Light rays are bent when they pass between materials with different refractive indices, such as air and water. But bending light so that it passes round a region of space and emerges travelling along the same line as it was initially is a difficult trick, requiring an invisibility cloak made from materials with a 'tunable' refractive index.
Such substances have been made, in the form of so-called metamaterials. These are built from rings or coils of metal wire, etched into printed circuit boards and glued together, which act as antennae that interact with the electromagnetic field of incoming light and modify the paths the light takes. Such metamaterials can have bizarre optical properties: for example, having negative refractive index, so that they bend light the 'wrong' way.
Leonhardt and Pendry's teams have shown how in theory metamaterials with 'sculpted' optical properties could be deployed to guide light rays around an object. They report their ideas in Science1,2.
Light in the hole
This isn't the first time metamaterials have been proposed as the fabric of an invisibility cloak3 (see 'Engineers devise invisibility shield').

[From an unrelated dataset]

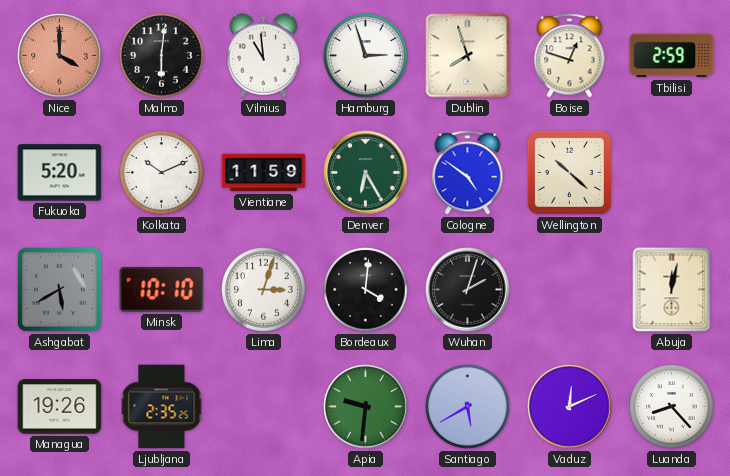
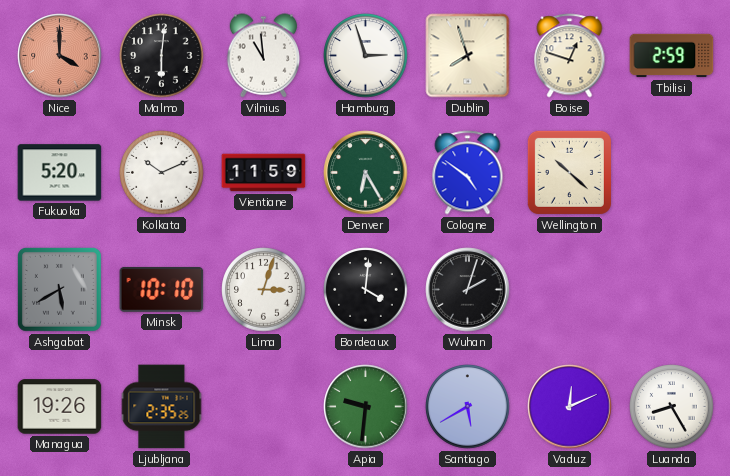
Abuja: 12:02 -> none
Luanda: 8:23 -> 8:25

But in previous work, each object would need a cloak specially tailored for it. In contrast, the methods suggested by Leonhardt and by Pendry and colleagues allow anything to be hidden inside the hole.
The maths governing the behaviour of light shows that it's impossible for a material to completely evade scattering or absorbing any light whatsoever, which means it cannot be perfectly invisible.
But Leonhardt says that the imperfections can be made so small that they'll barely matter. "Maybe the device would create a slight haze," he says.
The ability to conceal a tank or an aircraft would obviously be welcomed by generals everywhere; current stealth aircraft simply aim to eliminate radar reflections, making them 'black' rather than truly invisible. "I have reason to suspect that the military is already working on such devices," says Leonhardt.
Dark magic
Leonhardt compares his theoretical invisibility cloak to something like a black hole: while some light rays passing close by the 'optical hole' will be bent around it, others travelling on certain trajectories would get trapped inside. The tricky bit, he says, is that one should then "gently guide the light back from the optical underworld." He says that this could be done by suitably shaping the refractive index changes of the space inside the hole, giving it properties like those of special lenses used in radar technology.
Both cloaking devices would work only for wavelengths close to the size of the individual components of the metamaterial. For visible light, this would mean that the structures would have to be fashioned using micro- and nano-engineering.
But Pendry and colleagues believe it should be possible to achieve invisibility over a reasonably broad band of wavelengths (over the entire visible spectrum, say) by embedding their 'optical hole' in a material with a high refractive index.
There's no way to know yet if either design can be practically built. But Leonhardt says that Pendry's approach suggests ways to avoid some of the most demanding technical challenges of his own design. "I only just saw their paper," says Leonhardt, "and since then I am buzzing with ideas about how to combine the two different strategies."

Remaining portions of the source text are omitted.